• RECORDS FOR THIS TASK
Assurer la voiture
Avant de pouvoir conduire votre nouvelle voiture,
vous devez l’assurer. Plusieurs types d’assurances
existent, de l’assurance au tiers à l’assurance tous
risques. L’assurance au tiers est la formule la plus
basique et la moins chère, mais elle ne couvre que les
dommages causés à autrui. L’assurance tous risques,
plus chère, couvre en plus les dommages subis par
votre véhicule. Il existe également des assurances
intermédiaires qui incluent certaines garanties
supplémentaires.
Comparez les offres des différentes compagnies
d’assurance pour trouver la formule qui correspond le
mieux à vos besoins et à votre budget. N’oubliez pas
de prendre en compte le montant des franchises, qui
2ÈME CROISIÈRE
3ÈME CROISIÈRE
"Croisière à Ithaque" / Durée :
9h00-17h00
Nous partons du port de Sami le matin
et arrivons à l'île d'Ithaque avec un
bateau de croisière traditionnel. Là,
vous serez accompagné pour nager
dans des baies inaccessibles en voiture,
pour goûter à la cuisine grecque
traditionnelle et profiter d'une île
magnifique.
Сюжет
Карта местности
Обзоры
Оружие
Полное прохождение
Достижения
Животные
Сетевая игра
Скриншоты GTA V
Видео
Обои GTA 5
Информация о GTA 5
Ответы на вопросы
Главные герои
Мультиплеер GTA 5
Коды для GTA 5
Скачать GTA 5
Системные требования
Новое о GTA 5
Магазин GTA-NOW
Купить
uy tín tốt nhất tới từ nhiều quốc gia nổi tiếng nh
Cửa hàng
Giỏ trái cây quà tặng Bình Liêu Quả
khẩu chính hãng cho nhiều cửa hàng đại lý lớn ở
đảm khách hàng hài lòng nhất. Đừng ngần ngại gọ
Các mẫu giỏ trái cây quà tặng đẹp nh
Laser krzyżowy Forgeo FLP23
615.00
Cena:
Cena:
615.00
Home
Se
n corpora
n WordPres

• EXERCISE
All of the data needs to be reproduced exactly, with no line missing.

• SOLUTION TO THE PROBLEM
Assurer la voiture
Avant de pouvoir conduire votre nouvelle voiture,
vous devez l’assurer. Plusieurs types d’assurances
existent, de l’assurance au tiers à l’assurance tous
risques. L’assurance au tiers est la formule la plus
basique et la moins chère, mais elle ne couvre que les
dommages causés à autrui. L’assurance tous risques,
plus chère, couvre en plus les dommages subis par
votre véhicule. Il existe également des assurances
intermédiaires qui incluent certaines garanties
supplémentaires.
Comparez les offres des différentes compagnies
d’assurance pour trouver la formule qui correspond le
mieux à vos besoins et à votre budget. N’oubliez pas
de prendre en compte le montant des franchises, qui
2ÈME CROISIÈRE
3ÈME CROISIÈRE
"Croisière à Ithaque" / Durée :
9h00-17h00
Nous partons du port de Sami le matin
et arrivons à l'île d'Ithaque avec un
bateau de croisière traditionnel. Là,
vous serez accompagné pour nager
dans des baies inaccessibles en voiture,
pour goûter à la cuisine grecque
traditionnelle et profiter d'une île
magnifique.
Сюжет
Карта местности
Обзоры
Оружие
Полное прохождение
Достижения
Животные
Сетевая игра
Скриншоты GTA V
Видео
Обои GTA 5
Информация о GTA 5
Ответы на вопросы
Главные герои
Мультиплеер GTA 5
Коды для GTA 5
Скачать GTA 5
Системные требования
Новое о GTA 5
Магазин GTA-NOW
Купить
uy tín tốt nhất tới từ nhiều quốc gia nổi tiếng nh
Cửa hàng
Giỏ trái cây quà tặng Bình Liêu Quả
khẩu chính hãng cho nhiều cửa hàng đại lý lớn ở
đảm khách hàng hài lòng nhất. Đừng ngần ngại gọ
Các mẫu giỏ trái cây quà tặng đẹp nh
Laser krzyżowy Forgeo FLP23
615.00
Cena:
Cena:
615.00
Home
Se
n corpora
n WordPres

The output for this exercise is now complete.